I've spent more time off-line this week than usual, and God does it feel good.
That's a far cry from ten or fifteen years ago, when the Internet was a refuge of sanity from a world that just didn't make sense. The tables seemed to have turned in the interim, and nothing is more emblematic of that than...sigh...GamerGate.
It's still there, crapping up my Twitter feed. The thing that gets to me is that a cadre of very vocal, very confused young people are being recruited to the Dark Side by opportunistic Reganite Culture Warriors to fight in a never ending Ragnarok against Academic Culture Warriors.
No one gets to stay neutral, and as a by-the-textbook-definition feminist (Political, economic, and social equality between the sexes? Check.) I find myself begrudgingly siding with the academics. I’m Progressive as fuck, I just can’t stand the tactics my side uses.
That’s because the people who tend to be willing to fight the fight the most are the people who relish fights the most.
I don’t see life as drama, I see it as tragedy (when it isn’t comedy). Everything comes down to a giant misunderstanding that is made deadly because people won’t let their pride get out of the way.
Throw in a few sociopathic trolls and you’ve got the end of the world, over and over.
My only hope is that Colbert put a nail in the coffin of GamerGate last night.
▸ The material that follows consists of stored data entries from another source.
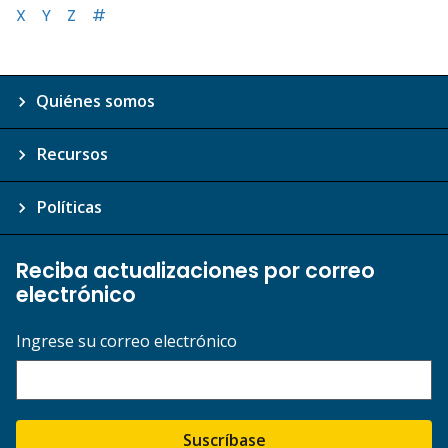
X
Y
Z
#
Quiénes somos
Recursos
Políticas
Reciba actualizaciones por correo
electrónico
Ingrese su correo electrónico
Suscríbase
Sure: the Culture War isn’t going to end, but this incarnation is well past its prime.
There’s also a Call of Duty game coming out, so the kids should be too busy with that to care.
If they’re not, we should really question their credentials as gamers. ;-)
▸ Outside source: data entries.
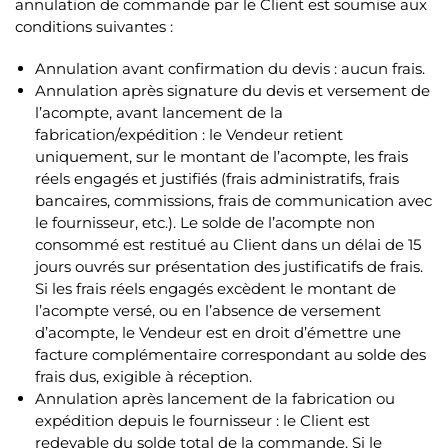
annulation de commande par le Client est soumise aux
conditions suivantes :
Annulation avant confirmation du devis : aucun frais.
Annulation après signature du devis et versement de
l’acompte, avant lancement de la
fabrication/expédition : le Vendeur retient
uniquement, sur le montant de l’acompte, les frais
réels engagés et justifiés (frais administratifs, frais
bancaires, commissions, frais de communication avec
le fournisseur, etc.). Le solde de l’acompte non
consommé est restitué au Client dans un délai de 15
jours ouvrés sur présentation des justificatifs de frais.
Si les frais réels engagés excèdent le montant de
l’acompte versé, ou en l’absence de versement
d’acompte, le Vendeur est en droit d’émettre une
facture complémentaire correspondant au solde des
frais dus, exigible à réception.
Annulation après lancement de la fabrication ou
expédition depuis le fournisseur : le Client est
redevable du solde total de la commande. Si le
On a serious note: I’ve been thinking that the core of the problem is that for almost 40 years now we haven’t had a model of what masculinity should be that doesn’t have its roots in either the Old Ways or as a reaction to the Old Ways/1st- and 2nd- wave feminism.
If young men had better models for the gender portion of their identity (those who like to read too closely, please note the exact wording there) then I don’t think they would feel as confused/threatened by criticisms of the Old Ways. Or be so easily recruited by Brietbart’s Uruk-hai.
Anyway, all this is brewing inside me right now. What I’m trying not to do is expose myself to the latest flashpoint, in the hopes that I can see some of the currents that are running underneath and… what? Make something of it?